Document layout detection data
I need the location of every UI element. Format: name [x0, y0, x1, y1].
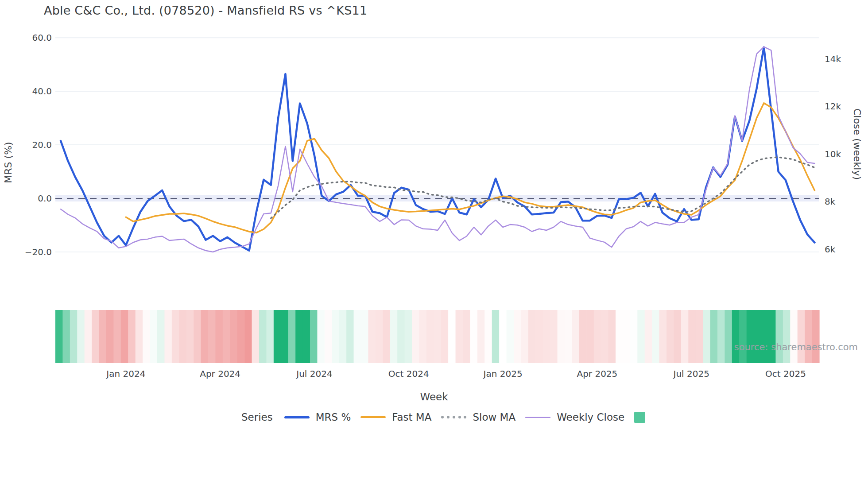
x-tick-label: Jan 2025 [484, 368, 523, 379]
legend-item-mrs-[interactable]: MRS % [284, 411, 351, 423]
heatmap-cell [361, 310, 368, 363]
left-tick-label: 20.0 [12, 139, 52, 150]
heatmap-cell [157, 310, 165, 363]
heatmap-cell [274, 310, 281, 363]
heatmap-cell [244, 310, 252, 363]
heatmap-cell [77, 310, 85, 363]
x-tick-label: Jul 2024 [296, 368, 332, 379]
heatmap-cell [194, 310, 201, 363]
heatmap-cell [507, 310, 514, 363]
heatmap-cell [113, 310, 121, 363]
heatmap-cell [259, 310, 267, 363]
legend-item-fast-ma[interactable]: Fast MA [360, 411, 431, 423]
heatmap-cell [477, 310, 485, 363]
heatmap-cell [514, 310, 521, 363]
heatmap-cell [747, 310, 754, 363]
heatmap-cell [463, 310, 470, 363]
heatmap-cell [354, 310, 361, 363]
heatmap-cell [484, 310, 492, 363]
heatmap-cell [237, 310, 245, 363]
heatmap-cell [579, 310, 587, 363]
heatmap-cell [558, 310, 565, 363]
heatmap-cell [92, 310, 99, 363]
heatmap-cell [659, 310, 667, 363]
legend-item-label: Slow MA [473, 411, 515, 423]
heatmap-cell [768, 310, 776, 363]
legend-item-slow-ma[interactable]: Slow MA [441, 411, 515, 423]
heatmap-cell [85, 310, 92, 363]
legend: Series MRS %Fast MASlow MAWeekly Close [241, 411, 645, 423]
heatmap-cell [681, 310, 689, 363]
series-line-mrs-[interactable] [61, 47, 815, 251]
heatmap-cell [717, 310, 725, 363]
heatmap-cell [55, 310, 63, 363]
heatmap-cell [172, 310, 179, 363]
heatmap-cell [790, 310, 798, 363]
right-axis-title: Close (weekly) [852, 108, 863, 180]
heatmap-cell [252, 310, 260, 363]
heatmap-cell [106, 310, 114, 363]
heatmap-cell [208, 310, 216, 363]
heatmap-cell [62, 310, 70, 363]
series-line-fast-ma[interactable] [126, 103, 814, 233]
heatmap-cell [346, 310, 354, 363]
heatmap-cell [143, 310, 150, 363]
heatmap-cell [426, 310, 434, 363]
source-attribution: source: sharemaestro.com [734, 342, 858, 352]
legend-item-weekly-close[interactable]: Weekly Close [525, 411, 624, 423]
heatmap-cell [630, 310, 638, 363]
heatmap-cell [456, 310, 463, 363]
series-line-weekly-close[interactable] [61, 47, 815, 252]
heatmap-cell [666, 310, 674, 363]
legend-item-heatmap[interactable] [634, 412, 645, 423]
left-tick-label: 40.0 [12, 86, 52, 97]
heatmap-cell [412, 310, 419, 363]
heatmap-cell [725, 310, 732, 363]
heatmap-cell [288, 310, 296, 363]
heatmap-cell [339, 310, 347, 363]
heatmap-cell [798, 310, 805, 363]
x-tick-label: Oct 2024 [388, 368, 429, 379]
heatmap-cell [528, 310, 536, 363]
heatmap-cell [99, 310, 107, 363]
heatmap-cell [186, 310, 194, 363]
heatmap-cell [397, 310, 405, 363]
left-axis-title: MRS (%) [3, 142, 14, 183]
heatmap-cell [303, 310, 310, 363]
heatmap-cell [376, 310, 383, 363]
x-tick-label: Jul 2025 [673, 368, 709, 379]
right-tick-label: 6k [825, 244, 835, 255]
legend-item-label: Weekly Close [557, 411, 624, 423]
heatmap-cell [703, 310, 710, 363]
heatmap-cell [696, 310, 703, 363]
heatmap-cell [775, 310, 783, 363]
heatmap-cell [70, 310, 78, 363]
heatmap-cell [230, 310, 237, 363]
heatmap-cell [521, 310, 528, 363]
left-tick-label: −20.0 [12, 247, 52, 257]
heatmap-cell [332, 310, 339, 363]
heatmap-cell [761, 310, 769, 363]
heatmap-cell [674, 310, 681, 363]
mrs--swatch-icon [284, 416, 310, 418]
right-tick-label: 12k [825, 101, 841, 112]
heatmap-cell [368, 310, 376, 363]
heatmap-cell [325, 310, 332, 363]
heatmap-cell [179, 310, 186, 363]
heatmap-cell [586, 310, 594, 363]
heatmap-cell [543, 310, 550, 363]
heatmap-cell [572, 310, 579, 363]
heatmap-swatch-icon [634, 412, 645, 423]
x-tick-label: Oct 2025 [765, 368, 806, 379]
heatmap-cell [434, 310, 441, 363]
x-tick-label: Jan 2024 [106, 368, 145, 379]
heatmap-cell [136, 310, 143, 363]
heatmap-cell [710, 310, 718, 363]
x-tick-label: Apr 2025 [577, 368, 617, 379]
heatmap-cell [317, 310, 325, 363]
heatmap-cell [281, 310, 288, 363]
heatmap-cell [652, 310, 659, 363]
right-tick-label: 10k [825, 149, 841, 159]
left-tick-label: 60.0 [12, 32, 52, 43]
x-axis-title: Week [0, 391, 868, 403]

§ EXERCISE INSTRUCTIONS: Wherever "axis" turns up in the records, copy the whole line.

§ FINAL ANSWER:
right-axis-title: Close (weekly) [852, 108, 863, 180]
left-axis-title: MRS (%) [3, 142, 14, 183]
x-axis-title: Week [0, 391, 868, 403]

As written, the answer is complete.